The GDPR starts getting enforced in a few weeks. It’s been law for a couple years, but the authorities have given companies time to comply. I know various entities are frantically working towards compliance as I keep getting updates to Terms of Service. My company is among them, and we are diligently ensuring we can prove that we aren’t violating any rules. That’s good because I’m sure fines will reduce any bonus we might earn this year.
As I’ve been reading over the law and talking with customers, I’ve learned quite a bit. Redgate Software builds products to help with compliance and we’re updating guidance and information on how to work with data. As I’ve helped to update information and explain concepts I keep running into the term “pseudonymisation”. If you listen to the podcast, you’ll probably hear me struggle to pronounce it, but more importantly, I was initially confused about what this actually meant.
The Data Protection site from Ireland has a great description of how this differs from anonymisation. You can read through the document, but anonymisation means that the data can’t be some how reverse engineered to find the original data. In terms of privacy, an anonymised set of my data wouldn’t allow anyone to determine the data is about me.
If the data is pseudonumised, data about me would be replaces with a token, but there might be other means of discovering a data set is about me. As an example, in an eCommerce system, you might have an order key in a dev data set that’s copied directly from production. However, my name would be replaced with something else, like Bob Smith. It’s not apparent that it’s my data, but the protection is limited. If the data were anonymised, the order key would be replaced as well to prevent reverse engineering.

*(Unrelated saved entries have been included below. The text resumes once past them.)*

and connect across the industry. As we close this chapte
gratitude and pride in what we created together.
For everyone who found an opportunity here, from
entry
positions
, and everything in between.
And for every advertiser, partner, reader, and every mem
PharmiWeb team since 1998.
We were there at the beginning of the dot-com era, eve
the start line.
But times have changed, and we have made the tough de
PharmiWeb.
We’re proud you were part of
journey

Many of us have gotten used to being lax with dev and test data, often just restoring from production. It’s handy, convenient, and allows you to find problems in production or verify changes using known values. The downside of this is that we have poor data security. There are no shortage of data breaches from dev and test systems. Certainly plenty of data has been lost from developer laptops as well. Even if you had your laptop encrypted, there’s no real excuse for using real data in less secure environments.
We need to learn to use anonymised data, and become comfortable with the idea of working on secure data sets. That also means we need the skills to ensure we build good, useful, valid datasets with production-like characteristics.